Stored data entries

********************

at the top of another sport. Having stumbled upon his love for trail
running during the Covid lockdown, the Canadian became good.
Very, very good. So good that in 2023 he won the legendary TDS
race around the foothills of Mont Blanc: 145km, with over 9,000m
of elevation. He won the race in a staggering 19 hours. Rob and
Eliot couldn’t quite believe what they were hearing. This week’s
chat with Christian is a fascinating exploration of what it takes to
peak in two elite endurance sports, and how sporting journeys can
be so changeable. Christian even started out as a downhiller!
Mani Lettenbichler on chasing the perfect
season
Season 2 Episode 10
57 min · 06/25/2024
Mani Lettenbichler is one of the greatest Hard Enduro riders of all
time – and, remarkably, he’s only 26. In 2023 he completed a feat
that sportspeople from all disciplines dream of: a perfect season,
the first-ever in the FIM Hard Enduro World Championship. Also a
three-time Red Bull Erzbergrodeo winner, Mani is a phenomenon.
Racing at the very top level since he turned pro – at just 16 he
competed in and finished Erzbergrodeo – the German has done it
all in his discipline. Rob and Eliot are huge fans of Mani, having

********************

Exercise brief: The records need to be reproduced in their entirety, word for word.

Written reply:
at the top of another sport. Having stumbled upon his love for trail
running during the Covid lockdown, the Canadian became good.
Very, very good. So good that in 2023 he won the legendary TDS
race around the foothills of Mont Blanc: 145km, with over 9,000m
of elevation. He won the race in a staggering 19 hours. Rob and
Eliot couldn’t quite believe what they were hearing. This week’s
chat with Christian is a fascinating exploration of what it takes to
peak in two elite endurance sports, and how sporting journeys can
be so changeable. Christian even started out as a downhiller!
Mani Lettenbichler on chasing the perfect
season
Season 2 Episode 10
57 min · 06/25/2024
Mani Lettenbichler is one of the greatest Hard Enduro riders of all
time – and, remarkably, he’s only 26. In 2023 he completed a feat
that sportspeople from all disciplines dream of: a perfect season,
the first-ever in the FIM Hard Enduro World Championship. Also a
three-time Red Bull Erzbergrodeo winner, Mani is a phenomenon.
Racing at the very top level since he turned pro – at just 16 he
competed in and finished Erzbergrodeo – the German has done it
all in his discipline. Rob and Eliot are huge fans of Mani, having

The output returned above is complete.